In a third aspect, implementations of the present disclosure provide an remote direct memory access (RDMA) data transmission network device, the network device comprises: a processor (xPU), comprising a first engine; and an RDMA network interface controller (RNIC), comprising a second engine in communication with the first engine, a work queue element (WQE) buffer, and an RDMA engine in communication with the second engine, where the first engine is configured to assemble a work element (WE) based on a hardware offload asynchronous copy instruction set, and transmit the WE to the second engine; the second engine is configured to store the WE into the WQE Buffer and transmit the WE to the RDMA engine; and the RDMA engine is configured to perform data processing based on the WE and transmit a feedback of the data processing to the first engine via the second engine, the data processing comprising data transmitting, memory accessing and queue managing.

In a fourth aspect, implementations of the present disclosure provides an remote direct memory access (RDMA) data transmission network system, comprising a plurality of network devices, where each network device comprises a processor (xPU) and an RDMA network interface controller (RNIC), the xPU comprises a first engine, the RNIC comprises a second engine in communication with the first engine, a work queue element (WQE) buffer, and an RDMA engine in communication with the second engine, where a first engine of a first network device is configured to assemble a work element (WE) based on a hardware offload asynchronous copy instruction set, and transmit the WE to a second engine of the first network device; the second engine of the first network device is configured to store the WE into the WQE Buffer and transmit the WE to an RDMA engine of the first network device; the RDMA engine of the first network device is configured to initiate a request to a second network device based on the WE; and the second network device is configured to complete the request and give a feedback to the first engine of the first network device, where the first network device and the second network device are different network devices in the plurality of network devices.

In a fifth aspect, implementations of the present disclosure provides an electronic device, the electronic device comprises: at least one processor; and a memory, in communication with the at least one processor, where the memory stores instructions executable by the at least one processor, and the instructions are executed by the at least one processor, to enable the at least one processor to perform the RDMA data transmission method according to the first aspect and the second aspect.

In a sixth aspect, implementations of the present disclosure provide a non-transitory computer readable storage medium, storing a computer instruction, where the computer instruction is used to cause a computer to perform the RDMA data transmission method according to the first aspect and the second aspect.

It should be understood that the content described in the summary part is not intended to identify key or important features of the embodiments of the present disclosure, and is not used to limit the scope of the present disclosure.

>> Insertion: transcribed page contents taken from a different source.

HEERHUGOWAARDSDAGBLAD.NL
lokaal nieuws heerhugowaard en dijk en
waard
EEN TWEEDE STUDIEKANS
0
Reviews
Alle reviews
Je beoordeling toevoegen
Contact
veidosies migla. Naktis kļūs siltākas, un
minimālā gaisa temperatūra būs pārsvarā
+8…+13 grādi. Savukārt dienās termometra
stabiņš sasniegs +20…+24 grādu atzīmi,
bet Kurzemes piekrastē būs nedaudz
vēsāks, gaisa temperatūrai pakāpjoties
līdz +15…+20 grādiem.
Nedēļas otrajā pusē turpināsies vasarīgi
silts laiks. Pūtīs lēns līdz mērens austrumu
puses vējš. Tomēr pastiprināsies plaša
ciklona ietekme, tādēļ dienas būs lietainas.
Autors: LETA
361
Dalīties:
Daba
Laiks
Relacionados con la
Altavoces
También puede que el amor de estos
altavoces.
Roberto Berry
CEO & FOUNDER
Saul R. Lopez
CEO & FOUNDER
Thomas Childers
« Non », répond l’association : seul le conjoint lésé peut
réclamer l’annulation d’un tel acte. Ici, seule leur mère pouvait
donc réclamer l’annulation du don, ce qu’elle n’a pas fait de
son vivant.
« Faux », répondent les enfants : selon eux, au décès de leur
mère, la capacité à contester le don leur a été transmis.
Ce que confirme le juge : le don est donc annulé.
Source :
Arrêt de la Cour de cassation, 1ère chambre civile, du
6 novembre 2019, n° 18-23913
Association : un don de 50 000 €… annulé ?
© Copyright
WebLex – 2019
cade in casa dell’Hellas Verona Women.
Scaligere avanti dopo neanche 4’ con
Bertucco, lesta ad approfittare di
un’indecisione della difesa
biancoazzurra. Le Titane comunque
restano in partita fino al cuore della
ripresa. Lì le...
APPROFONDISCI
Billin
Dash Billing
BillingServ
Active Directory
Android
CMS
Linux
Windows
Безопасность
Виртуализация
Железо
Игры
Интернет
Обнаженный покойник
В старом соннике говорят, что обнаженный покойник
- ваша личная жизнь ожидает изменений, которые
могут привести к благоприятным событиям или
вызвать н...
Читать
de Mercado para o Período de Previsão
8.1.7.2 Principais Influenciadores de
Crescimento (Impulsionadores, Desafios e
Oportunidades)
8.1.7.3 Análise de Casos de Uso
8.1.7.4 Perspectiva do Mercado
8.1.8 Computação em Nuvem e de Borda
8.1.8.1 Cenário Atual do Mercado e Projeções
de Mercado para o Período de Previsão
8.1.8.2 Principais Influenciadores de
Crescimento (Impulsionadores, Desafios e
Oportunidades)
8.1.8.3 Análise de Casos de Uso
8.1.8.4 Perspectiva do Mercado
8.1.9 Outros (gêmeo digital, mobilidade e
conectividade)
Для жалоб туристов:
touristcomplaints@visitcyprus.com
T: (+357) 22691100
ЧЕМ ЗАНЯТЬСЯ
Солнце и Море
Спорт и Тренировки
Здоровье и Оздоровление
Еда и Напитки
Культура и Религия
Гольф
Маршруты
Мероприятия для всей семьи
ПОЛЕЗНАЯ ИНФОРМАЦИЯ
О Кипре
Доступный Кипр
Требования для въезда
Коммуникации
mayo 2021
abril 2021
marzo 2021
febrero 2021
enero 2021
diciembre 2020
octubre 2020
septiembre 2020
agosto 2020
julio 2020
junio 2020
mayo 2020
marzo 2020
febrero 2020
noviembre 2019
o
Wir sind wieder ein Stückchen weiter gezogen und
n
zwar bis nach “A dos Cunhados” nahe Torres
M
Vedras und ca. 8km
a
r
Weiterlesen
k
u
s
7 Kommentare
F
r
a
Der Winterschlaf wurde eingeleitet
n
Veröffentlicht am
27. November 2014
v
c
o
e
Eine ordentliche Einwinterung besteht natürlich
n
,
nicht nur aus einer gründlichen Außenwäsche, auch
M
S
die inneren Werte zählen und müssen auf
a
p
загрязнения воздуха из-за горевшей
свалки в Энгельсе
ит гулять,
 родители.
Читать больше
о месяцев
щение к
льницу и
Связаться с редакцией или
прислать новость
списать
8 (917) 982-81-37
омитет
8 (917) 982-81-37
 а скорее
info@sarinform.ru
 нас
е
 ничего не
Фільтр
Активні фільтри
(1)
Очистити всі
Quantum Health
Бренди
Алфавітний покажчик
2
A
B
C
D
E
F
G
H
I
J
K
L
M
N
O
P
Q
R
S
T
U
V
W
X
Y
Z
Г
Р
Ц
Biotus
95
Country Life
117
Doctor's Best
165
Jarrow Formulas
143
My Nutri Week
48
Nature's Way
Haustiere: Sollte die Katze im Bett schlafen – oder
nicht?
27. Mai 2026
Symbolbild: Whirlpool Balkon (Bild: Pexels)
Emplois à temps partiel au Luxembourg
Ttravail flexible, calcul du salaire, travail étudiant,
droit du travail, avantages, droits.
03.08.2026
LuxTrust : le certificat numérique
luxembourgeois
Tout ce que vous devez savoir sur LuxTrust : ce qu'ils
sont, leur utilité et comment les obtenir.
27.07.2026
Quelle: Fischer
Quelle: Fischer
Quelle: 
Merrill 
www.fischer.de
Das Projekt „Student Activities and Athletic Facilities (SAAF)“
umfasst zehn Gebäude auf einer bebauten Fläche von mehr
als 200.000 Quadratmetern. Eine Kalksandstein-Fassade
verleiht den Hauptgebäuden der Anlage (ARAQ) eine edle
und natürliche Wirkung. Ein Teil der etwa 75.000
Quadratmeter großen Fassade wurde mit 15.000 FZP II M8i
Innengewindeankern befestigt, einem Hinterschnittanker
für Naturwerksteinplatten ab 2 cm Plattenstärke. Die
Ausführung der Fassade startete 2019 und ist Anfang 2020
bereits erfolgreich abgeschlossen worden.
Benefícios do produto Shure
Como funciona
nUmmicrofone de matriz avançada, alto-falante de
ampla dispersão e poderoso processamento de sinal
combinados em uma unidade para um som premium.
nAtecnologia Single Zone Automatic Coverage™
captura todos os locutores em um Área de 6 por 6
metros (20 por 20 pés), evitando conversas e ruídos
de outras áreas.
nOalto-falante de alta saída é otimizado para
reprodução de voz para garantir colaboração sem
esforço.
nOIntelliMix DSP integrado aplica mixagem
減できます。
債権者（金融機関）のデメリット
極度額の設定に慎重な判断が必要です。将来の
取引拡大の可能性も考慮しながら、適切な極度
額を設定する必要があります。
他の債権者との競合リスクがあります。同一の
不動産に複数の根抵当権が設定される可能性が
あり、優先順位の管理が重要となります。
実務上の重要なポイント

Other features of the present disclosure will be easily understood through the following description.

Exemplary embodiments of the present disclosure are described below in combination with the accompanying drawings, and various details of the embodiments of the present disclosure are included in the description to facilitate understanding, and should be considered as exemplary only. Accordingly, it should be recognized by one of ordinary skill in the art that various changes and modifications may be made to the embodiments described herein without departing from the scope and spirit of the present disclosure. Also, for clarity and conciseness, descriptions for well-known functions and structures are omitted in the following description. It should be noted that the embodiments in the present disclosure and the features in the embodiments may be combined with each other on a non-conflict basis.

In the technical solution of the present disclosure, the acquisition, storage, use, processing, transmission, provision, disclosure, etc. of the personal information of a user all comply with the provisions of the relevant laws and regulations, and do not violate public order and good customs.

illustrates an exemplary system architecturein which implementations of an RDMA data transmission method, network device, network system, an electronic device and a computer readable storage medium according to implementations of the present disclosure may be applied.

As shown in, the system architecturemay include a server, an RNICand an xPU. Here, the servermay include a CPU (central processing unit), a host memory, and the like, and may provide various services through various built-in applications. For example, the servermay provide an operating environment and resource management for the xPU, allocate a memory to the xPU, and manage the communication of the xPUwith the RNIC (remote direct memory access network interface controller).

In implementations of the present disclosure, “x” in the xPU (x processing unit, which may be referred to as a generic processing unit) is a wildcard, and xPU may be considered as a generic term for various types of processing units. For example, the xPUmay include at least one of a CPU, a GPU (graphics processing unit), a TPU (tensor processing unit), an NPU (neural processing unit), a DPU (data processing unit), a VPU (vision processing unit), a QPU (quantum processing unit), and/or an APU (accelerated processing unit). In addition, the xPUis typically embodied as hardware, and may alternatively be embodied as software or a product of running of software in a special scenario (e.g., a simulation scenario), which will not be specifically limited in the present disclosure.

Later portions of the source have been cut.